Clinical commentary
## Diagnostic approach
The biochemical diagnosis of Hashimoto's thyroiditis rests on three pillars: thyroid function tests demonstrating hypothyroidism (or progression toward it), positive thyroid autoantibodies confirming autoimmune aetiology, and clinical correlation excluding other causes of thyroid dysfunction. Practitioners should be aware that approximately 5–15% of patients with biochemically confirmed Hashimoto's have negative TPO and thyroglobulin antibodies at presentation — antibody-negative Hashimoto's remains a recognized clinical entity diagnosed on imaging characteristics and biopsy.
Typical biochemical evolution follows a predictable pattern. Early disease often shows normal or modestly elevated TSH with positive antibodies; this progresses through subclinical hypothyroidism (elevated TSH, normal Free T4) to overt hypothyroidism (elevated TSH, low Free T4). The rate of progression averages 2–4% per year for antibody-positive subclinical hypothyroidism, but accelerates in pregnancy, with significant stressors, and in patients with high antibody titres.

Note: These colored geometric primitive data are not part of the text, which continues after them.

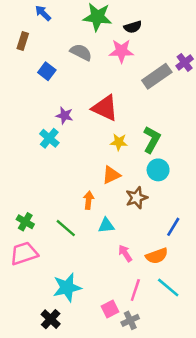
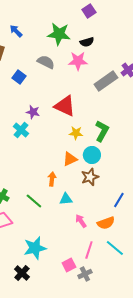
cyan circle: (158, 170) -> (92, 155), moved

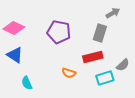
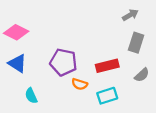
purple pentagon: (59, 32) -> (63, 62), moved
gray rectangle: (100, 33) -> (136, 43), moved
cyan rectangle: (105, 78) -> (107, 96), moved

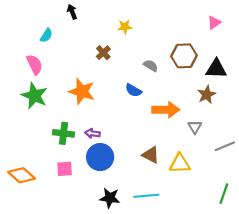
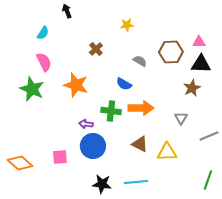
pink triangle: (214, 23) -> (199, 42), moved, turned 32
yellow star: (125, 27) -> (127, 25), moved
pink semicircle: (34, 64) -> (44, 62), moved
orange arrow: (166, 110) -> (141, 108), moved
green cross: (63, 133) -> (111, 111), moved

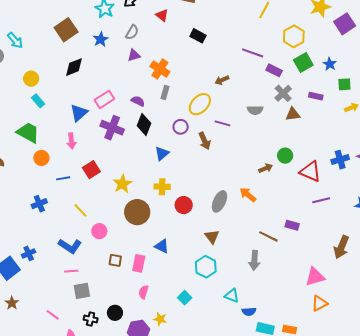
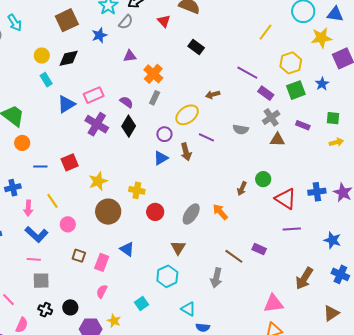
gray semicircle: (132, 32) -> (126, 22), moved
blue star: (330, 64) -> (322, 84), moved
yellow circle: (31, 79) -> (42, 55), moved
cyan rectangle: (38, 101) -> (46, 80), moved
pink arrow: (71, 141) -> (28, 208), moved
blue triangle: (162, 153) -> (161, 158), moved
brown arrow: (266, 168) -> (242, 188), turned 128

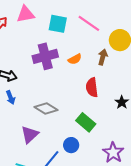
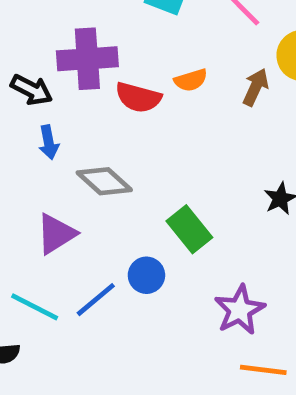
purple cross: (45, 56) -> (87, 59), moved
red semicircle: (92, 87) -> (138, 97), moved, turned -78
blue arrow: (11, 97) -> (49, 142), moved

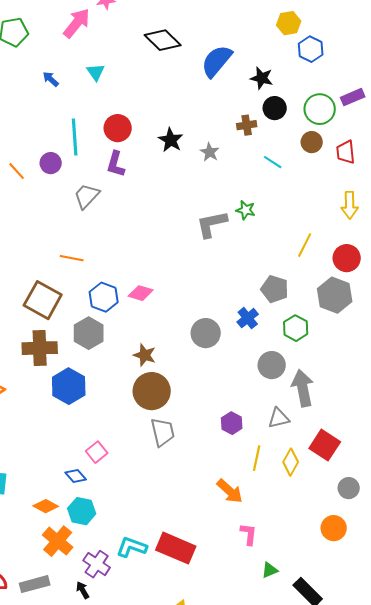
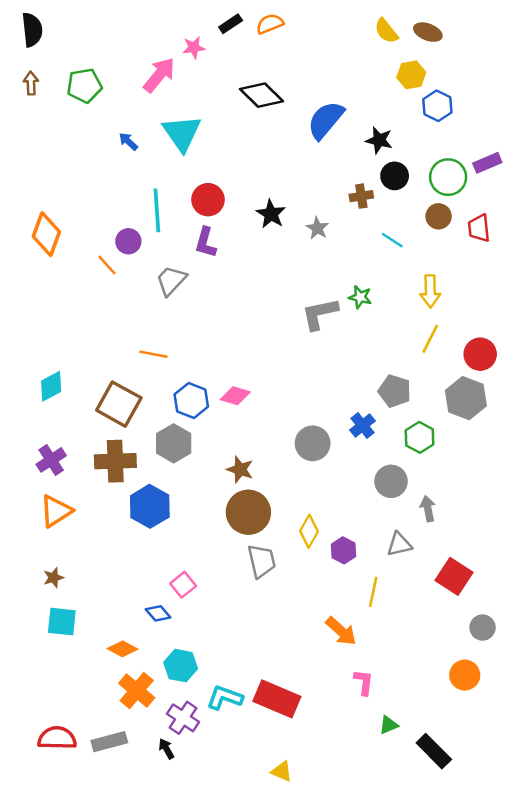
cyan triangle: (96, 72) -> (182, 133), size x1.8
orange line: (17, 171) -> (107, 265), moved
yellow arrow: (350, 205) -> (430, 291), moved
gray arrow: (303, 388) -> (428, 509), size x0.6
yellow diamond: (291, 462) -> (309, 531), moved
cyan hexagon: (82, 511) -> (181, 666), moved

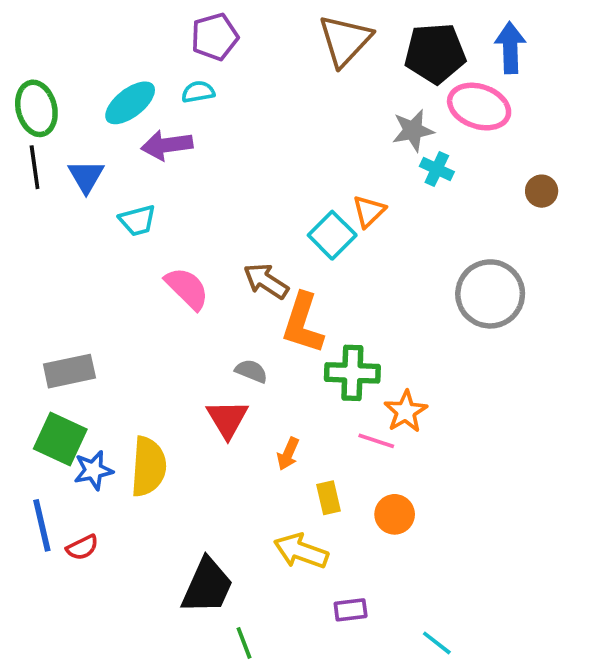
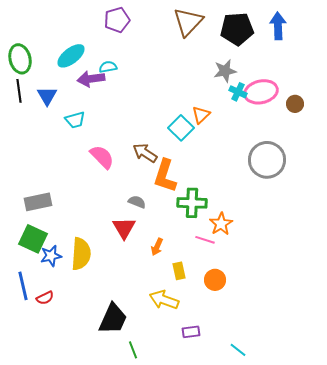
cyan semicircle: (198, 92) -> (108, 67), moved
pink ellipse: (479, 107) -> (261, 92), moved, turned -32

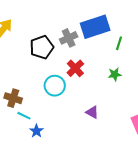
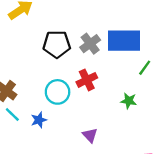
gray cross: (69, 38) -> (90, 44), turned -30
blue star: (36, 131) -> (39, 120), moved

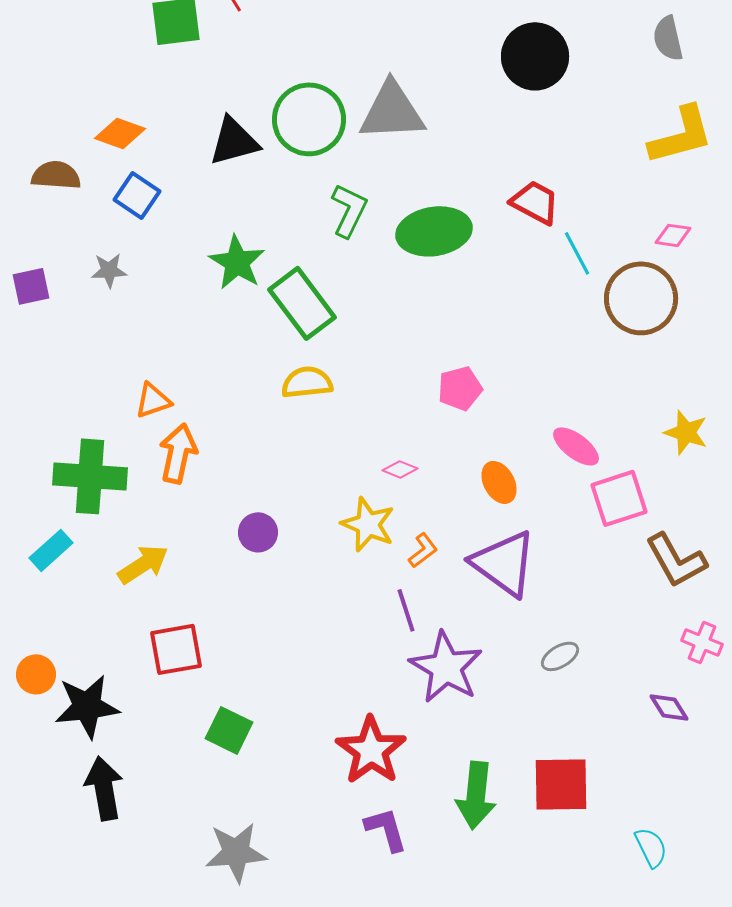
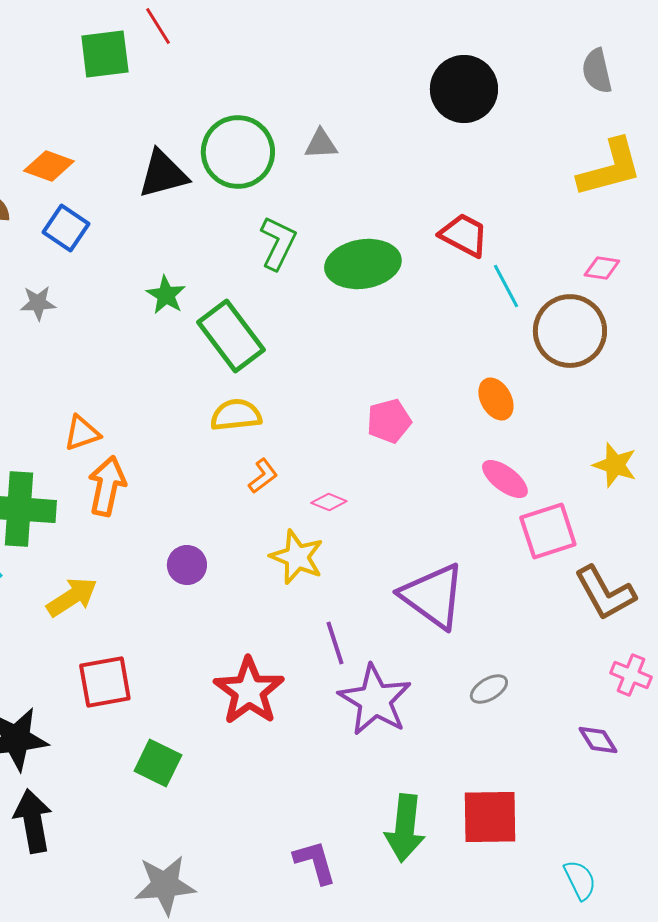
gray triangle: (392, 111) -> (321, 144), size x0.5
green star: (237, 262) -> (166, 295), size x0.7
orange ellipse: (499, 482) -> (496, 399), moved
orange L-shape: (423, 550) -> (263, 476), moved
red star: (371, 750) -> (249, 691), moved

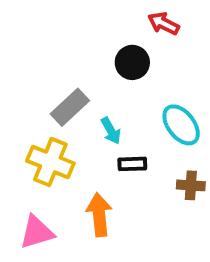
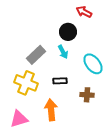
cyan arrow: (111, 131) -> (63, 52), moved
black rectangle: (132, 164) -> (60, 81), moved
brown cross: (191, 185) -> (87, 95), moved

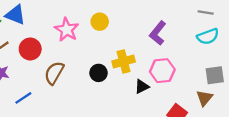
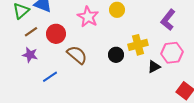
brown semicircle: (54, 73) -> (77, 55), turned 100

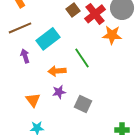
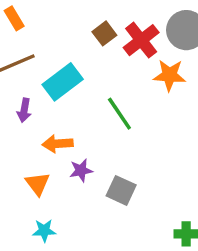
purple arrow: (25, 56) -> (24, 110), turned -152
orange arrow: (57, 71) -> (58, 144), moved

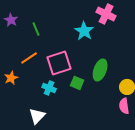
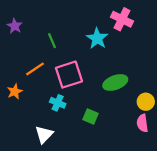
green line: (36, 29) -> (52, 41), moved
green ellipse: (100, 70) -> (115, 82), turned 50
green square: (77, 83) -> (90, 116), moved

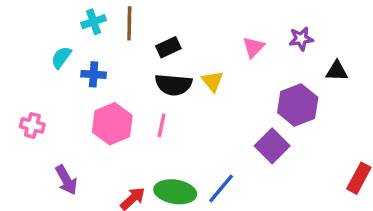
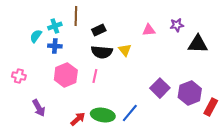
cyan cross: (94, 22) -> (55, 26), moved
pink triangle: (253, 47) -> (149, 30), turned 40
black triangle: (337, 71) -> (198, 44), size x1.5
purple hexagon: (298, 105) -> (190, 93), moved

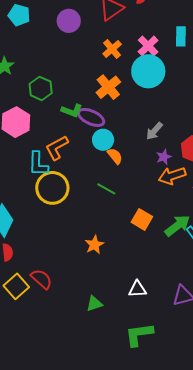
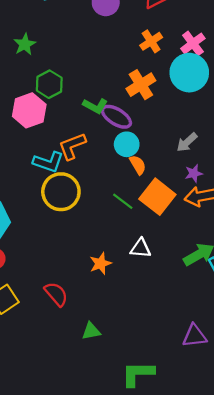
green hexagon: (41, 88) -> (49, 84), moved
cyan L-shape: (38, 164) -> (48, 162), turned -80
orange square: (142, 219) -> (157, 197), moved, size x1.4
red semicircle: (41, 279) -> (56, 294), moved
white triangle: (137, 289) -> (141, 248), moved

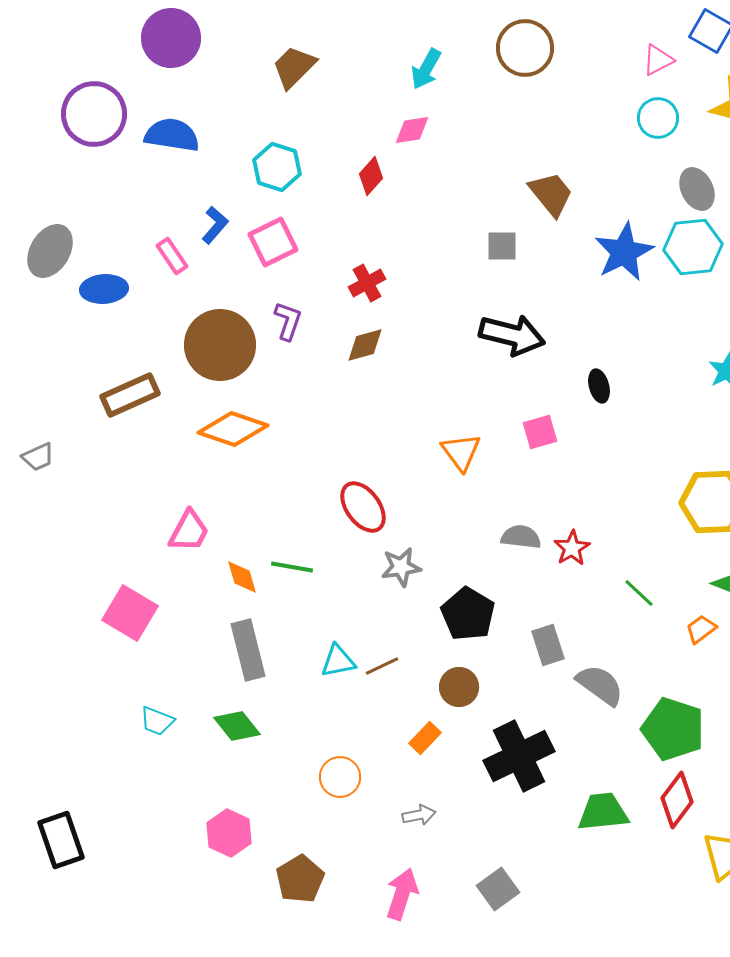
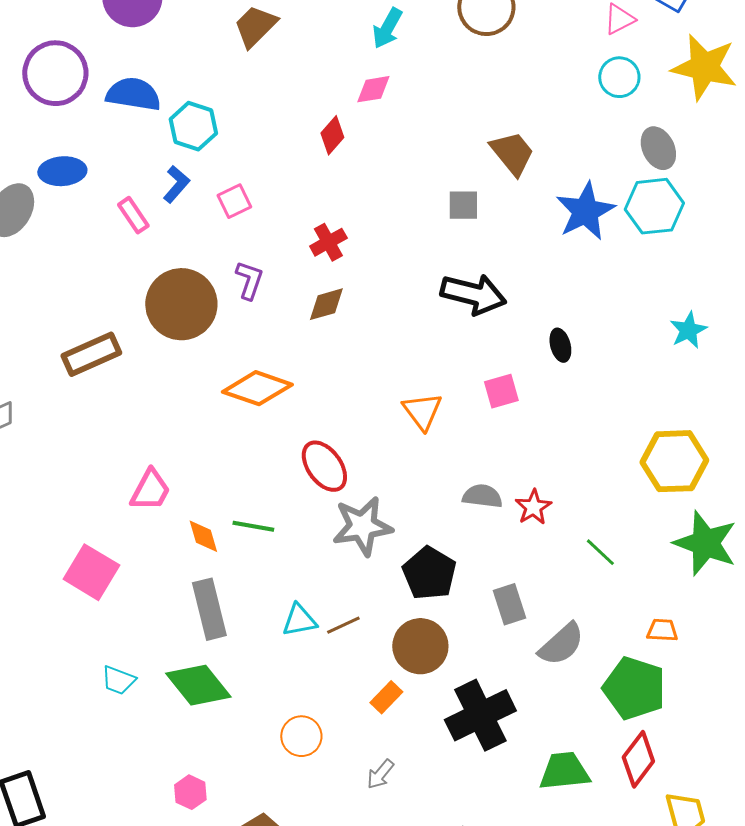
cyan hexagon: (277, 167) -> (193, 126), moved
pink square: (273, 242) -> (234, 201), size x0.7
blue ellipse: (104, 289) -> (62, 171), moved
orange diamond: (233, 429) -> (257, 388), moved
gray star: (401, 567) -> (362, 526), size x1.5
orange trapezoid: (701, 629) -> (662, 630), moved, turned 40
gray semicircle: (600, 685) -> (561, 644), turned 102
brown circle: (459, 687) -> (420, 646), size x1.4
green diamond: (237, 726) -> (198, 685), size x1.4
gray arrow: (419, 815) -> (380, 774), turned 140
pink hexagon: (229, 833) -> (190, 792), size x0.7

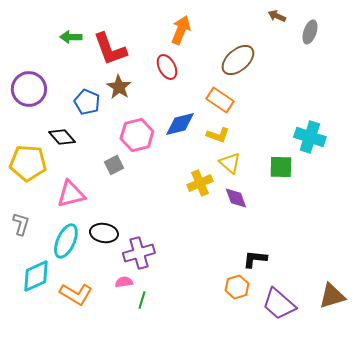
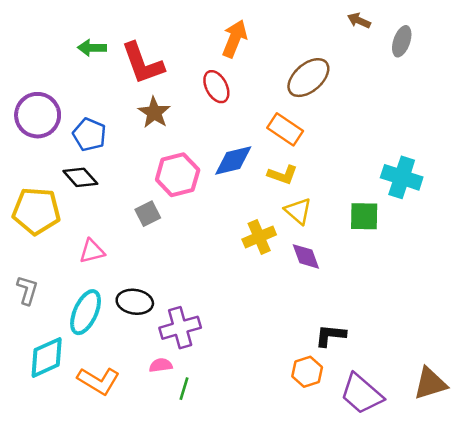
blue pentagon: (87, 102) -> (89, 135), moved
pink triangle: (71, 194) -> (92, 251), size x0.7

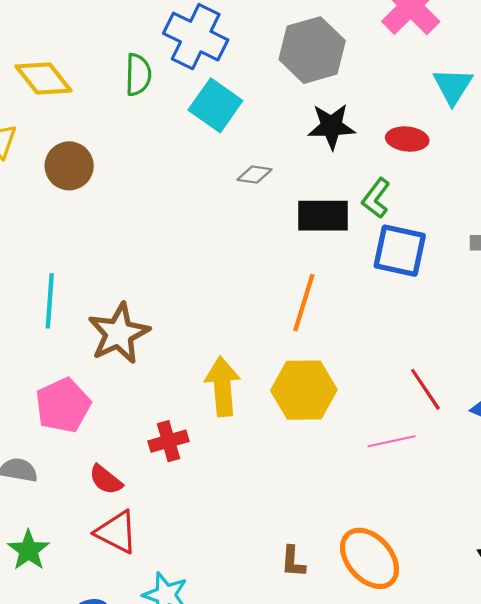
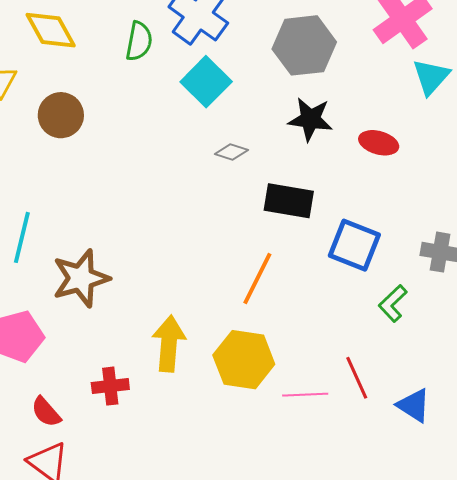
cyan triangle: (453, 86) -> (431, 77), moved
green L-shape: (376, 198) -> (393, 303), moved
pink line: (392, 441) -> (305, 395), moved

## Companion biomarker interpretation
TPO antibody titre correlates loosely with disease activity but should not be used to track treatment response — antibody levels can persist for years even with effective hormone replacement. Thyroglobulin antibodies are clinically meaningful in two specific contexts: confirming the autoimmune diagnosis when TPO antibodies are negative, and interfering with thyroglobulin measurement in thyroid cancer surveillance. Practitioners should not order serial antibody measurements once the diagnosis is confirmed unless evaluating progression toward a different autoimmune phenotype.
## Special considerations
Pregnancy assessment is the highest-priority clinical context. Trimester-specific TSH reference ranges should be applied (less than 2.5 mIU/L first trimester; less than 3.0 mIU/L second and third trimesters). Antibody-positive women with TSH greater than 2.5 mIU/L in the first trimester benefit from levothyroxine treatment to reduce miscarriage risk per ATA 2017 guidelines. Monitoring during pregnancy should occur every 4 weeks through the first half of gestation and at least once in the third trimester.